*Assignment*
Write out the entries exactly, leaving out every picture.

☆ ☆ ☆ ☆ ☆

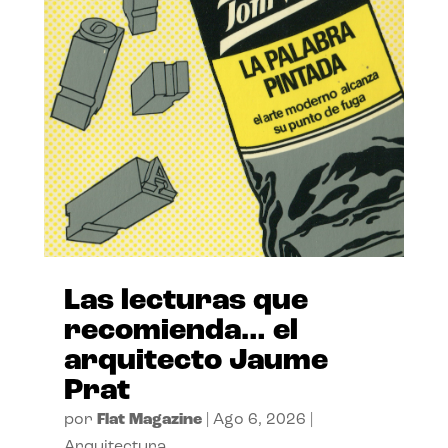
Las lecturas que
recomienda… el
arquitecto Jaume
Prat
por
Flat Magazine
|
Ago 6, 2026
|
Arquitectura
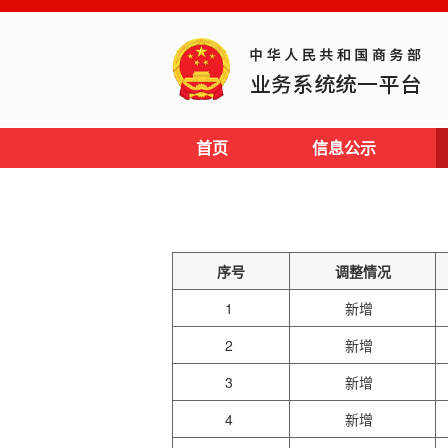
首页
信息公示
序号
调整情况
1
新增
2
新增
3
新增
4
新增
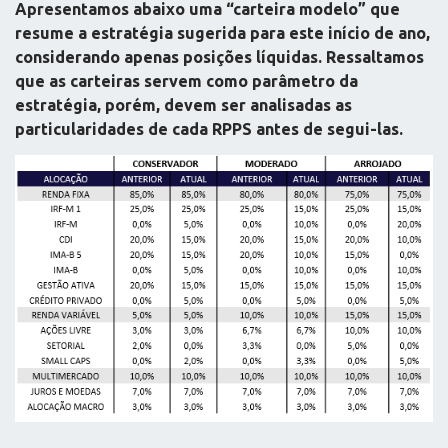
Apresentamos abaixo uma “carteira modelo” que
resume a estratégia sugerida para este início de ano,
considerando apenas posições líquidas. Ressaltamos
que as carteiras servem como parâmetro da
estratégia, porém, devem ser analisadas as
particularidades de cada RPPS antes de segui-las.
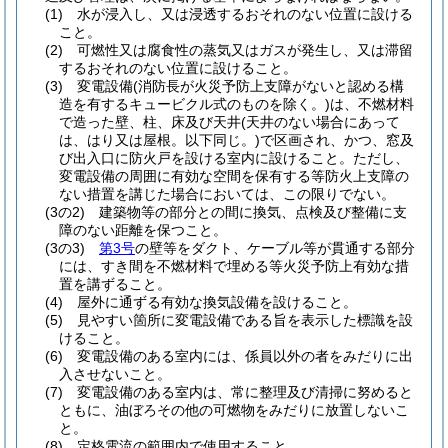
(1)
水が浸入し、又は浸透するおそれのない位置に設ける
こと。
(2)
可燃性又は腐食性の蒸気又はガスが発生し、又は滞留
するおそれのない位置に設けること。
(3)
変電設備
(消防長が火災予防上支障がないと認める構
造を有するキュービクル式のものを除く。)
は、不燃材料
で造った壁、柱、床及び天井
(天井のない場合にあって
は、はり又は屋根。以下同じ。)
で区画され、かつ、窓及
び出入口に防火戸を設ける室内に設けること。
ただし、
変電設備の周囲に有効な空間を保有する等防火上支障の
ない措置を講じた場合においては、この限りでない。
(3の2)
建築物等の部分との間に換気、点検及び整備に支
障のない距離を保つこと。
(3の3)
第3号
の壁等をダクト、ケーブル等が貫通する部分
には、すき間を不燃材料で埋める等火災予防上有効な措
置を講ずること。
(4)
屋外に通ずる有効な換気設備を設けること。
(5)
見やすい箇所に変電設備である旨を表示した標識を設
けること。
(6)
変電設備のある室内には、係員以外の者をみだりに出
入させないこと。
(7)
変電設備のある室内は、常に整理及び清掃に努めると
ともに、油ぼろその他の可燃物をみだりに放置しないこ
と。
(8)
定格電流の範囲内で使用すること。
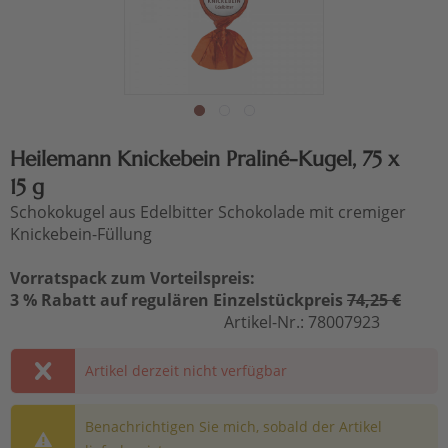
Heilemann Knickebein Praliné-Kugel, 75 x
15 g
Schokokugel aus Edelbitter Schokolade mit cremiger
Knickebein-Füllung
Vorratspack zum Vorteilspreis:
3 % Rabatt auf regulären Einzelstückpreis
74,25 €
Artikel-Nr.:
78007923
Artikel derzeit nicht verfügbar
Benachrichtigen Sie mich, sobald der Artikel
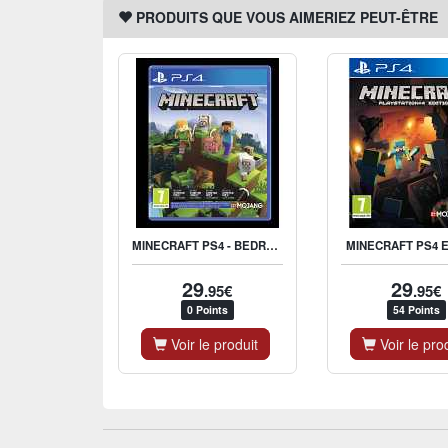
PRODUITS QUE VOUS AIMERIEZ PEUT-ÊTRE
MINECRAFT PS4 - BEDROCK EDITION
MINECRAFT PS4 E
29
29
.95€
.95€
0 Points
54 Points
Voir le produit
Voir le pro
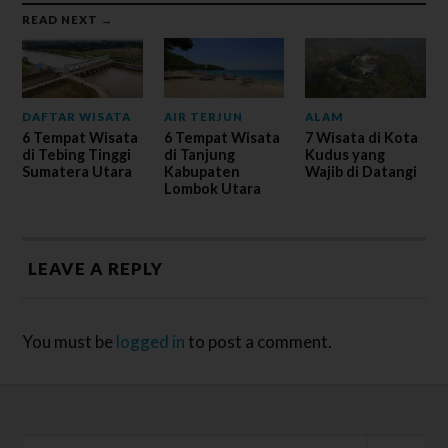
READ NEXT →
DAFTAR WISATA
AIR TERJUN
ALAM
6 Tempat Wisata
6 Tempat Wisata
7 Wisata di Kota
di Tebing Tinggi
di Tanjung
Kudus yang
Sumatera Utara
Kabupaten
Wajib di Datangi
Lombok Utara
LEAVE A REPLY
You must be
logged in
to post a comment.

☆ ☆ ☆ ☆ ☆

*Task solution*
Las lecturas que
recomienda… el
arquitecto Jaume
Prat
por
Flat Magazine
|
Ago 6, 2026
|
Arquitectura
首页
信息公示
序号
调整情况
1
新增
2
新增
3
新增
4
新增
Apresentamos abaixo uma “carteira modelo” que
resume a estratégia sugerida para este início de ano,
considerando apenas posições líquidas. Ressaltamos
que as carteiras servem como parâmetro da
estratégia, porém, devem ser analisadas as
particularidades de cada RPPS antes de segui-las.
(1)
水が浸入し、又は浸透するおそれのない位置に設ける
こと。
(2)
可燃性又は腐食性の蒸気又はガスが発生し、又は滞留
するおそれのない位置に設けること。
(3)
変電設備
(消防長が火災予防上支障がないと認める構
造を有するキュービクル式のものを除く。)
は、不燃材料
で造った壁、柱、床及び天井
(天井のない場合にあって
は、はり又は屋根。以下同じ。)
で区画され、かつ、窓及
び出入口に防火戸を設ける室内に設けること。
ただし、
変電設備の周囲に有効な空間を保有する等防火上支障の
ない措置を講じた場合においては、この限りでない。
(3の2)
建築物等の部分との間に換気、点検及び整備に支
障のない距離を保つこと。
(3の3)
第3号
の壁等をダクト、ケーブル等が貫通する部分
には、すき間を不燃材料で埋める等火災予防上有効な措
置を講ずること。
(4)
屋外に通ずる有効な換気設備を設けること。
(5)
見やすい箇所に変電設備である旨を表示した標識を設
けること。
(6)
変電設備のある室内には、係員以外の者をみだりに出
入させないこと。
(7)
変電設備のある室内は、常に整理及び清掃に努めると
ともに、油ぼろその他の可燃物をみだりに放置しないこ
と。
(8)
定格電流の範囲内で使用すること。
Heilemann Knickebein Praliné-Kugel, 75 x
15 g
Schokokugel aus Edelbitter Schokolade mit cremiger
Knickebein-Füllung
Vorratspack zum Vorteilspreis:
3 % Rabatt auf regulären Einzelstückpreis
74,25 €
Artikel-Nr.:
78007923
Artikel derzeit nicht verfügbar
Benachrichtigen Sie mich, sobald der Artikel
PRODUITS QUE VOUS AIMERIEZ PEUT-ÊTRE
MINECRAFT PS4 - BEDROCK EDITION
MINECRAFT PS4 E
29
29
.95€
.95€
0 Points
54 Points
Voir le produit
Voir le pro
READ NEXT →
DAFTAR WISATA
AIR TERJUN
ALAM
6 Tempat Wisata
6 Tempat Wisata
7 Wisata di Kota
di Tebing Tinggi
di Tanjung
Kudus yang
Sumatera Utara
Kabupaten
Wajib di Datangi
Lombok Utara
LEAVE A REPLY
You must be
logged in
to post a comment.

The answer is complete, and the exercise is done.